The words 'Orora Technologies' in black, with a red rose in the middle of the first word

Image courtesy of Orora Technologies

In 2021, California wildfires burned through 2.23 million acres, releasing 75 million metric tons of emissions. Munich-based startup OroraTech aims to prevent that by using AI and satellites to mitigate future high severity wildfires

OroraTech developed thermal-infrared cameras which, using AI-based algorithms, measure the temperature of each pixel in real time to detect wildfires. OroraTech partners with Spire, a space-as-a-service model, to launch the cameras on satellites at an altitude of about 370 miles into the atmosphere. To date, OroraTech has launched its cameras on over 20 nanosatellites. 

The cameras, from space, can home in on heat areas as small as 4 by 4 meters. This detection is then communicated to the ground in seconds via email, text or in-app notifications. Customers across six continents, from commercial enterprises to governmental organizations, use this intelligence data for risk assessment and real-time monitoring.

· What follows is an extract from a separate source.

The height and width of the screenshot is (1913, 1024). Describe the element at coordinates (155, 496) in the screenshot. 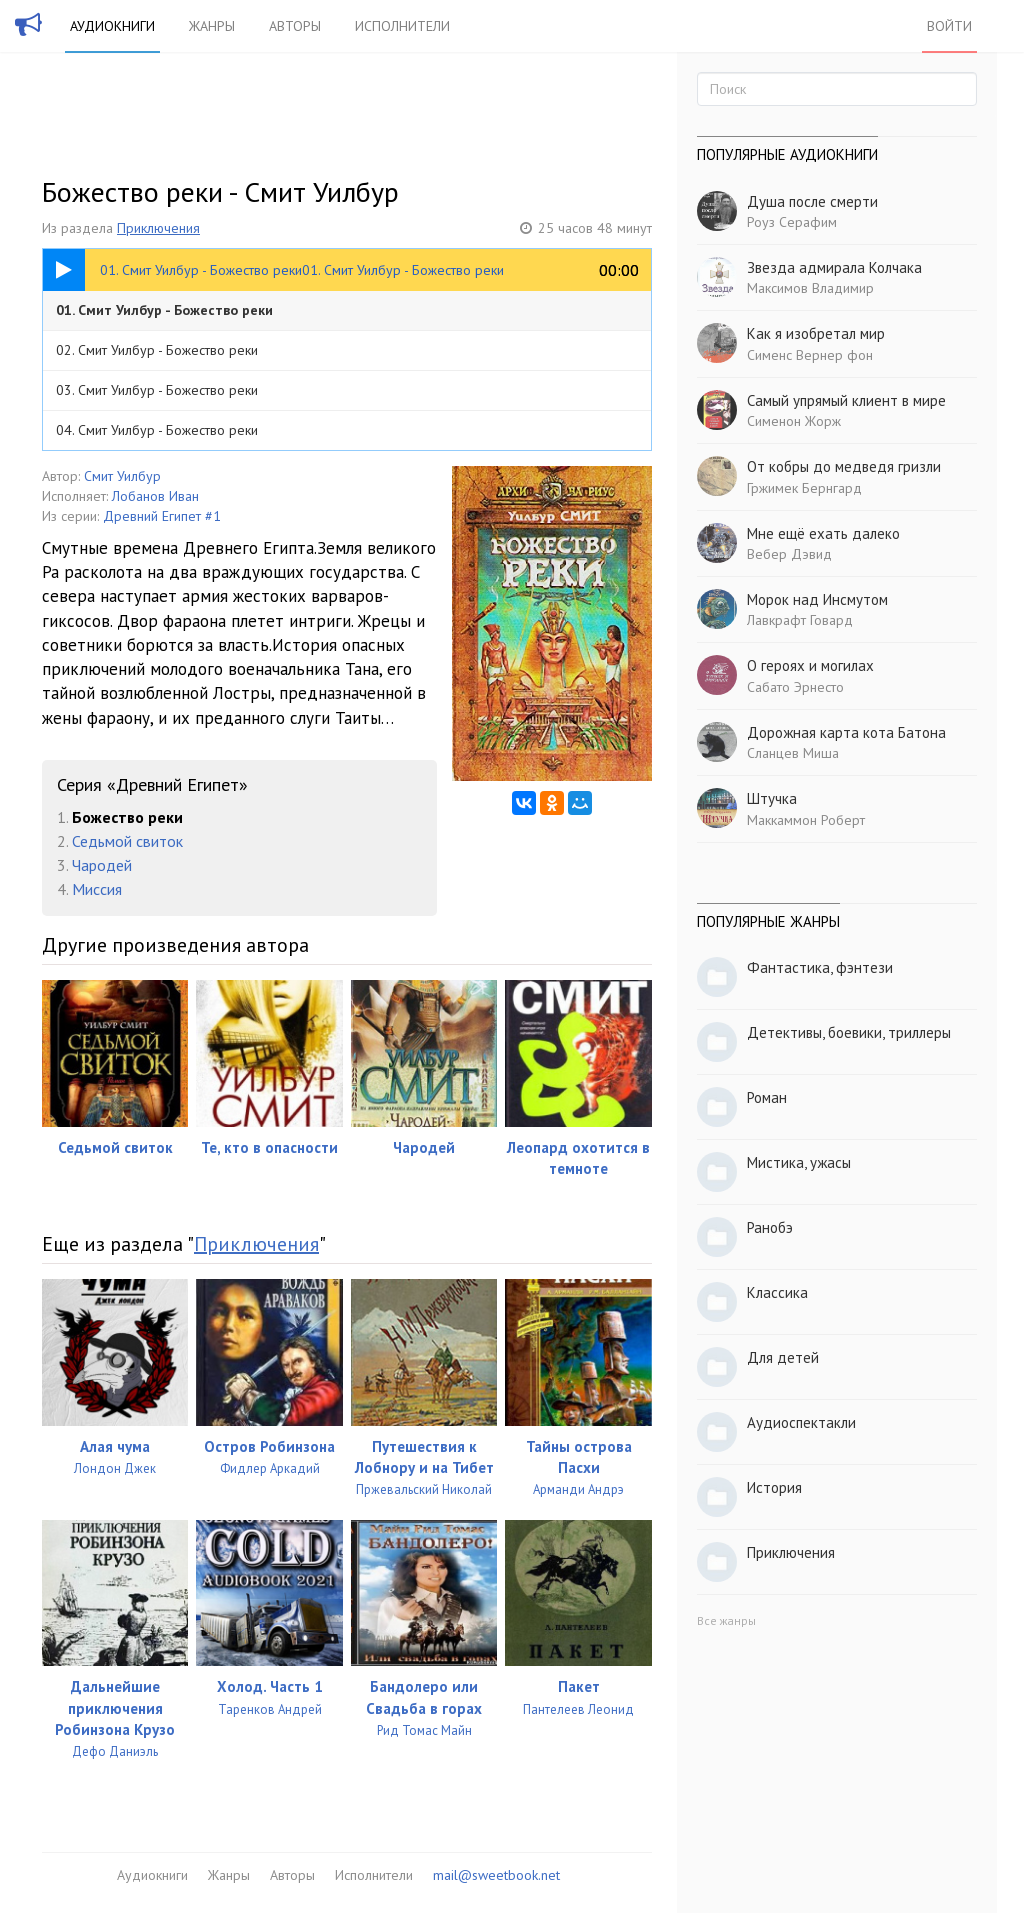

Wildfires are generally first detected via emergency calls and watchtowers, resulting in a delayed response time. NASA has satellites that provide views of fires, but this information is only available twice per day. Once ignited, wildfires can spread at speeds of up to 14 miles per hour. 

OroraTech raised $16.5 million in Series A funding in December. The startup plans to extend its platform to a full wildfire management service which will integrate data, algorithms for fire forecasting and guidance to firefighters. By 2026, the startup expects to have 100 nanosatellites with cameras in space.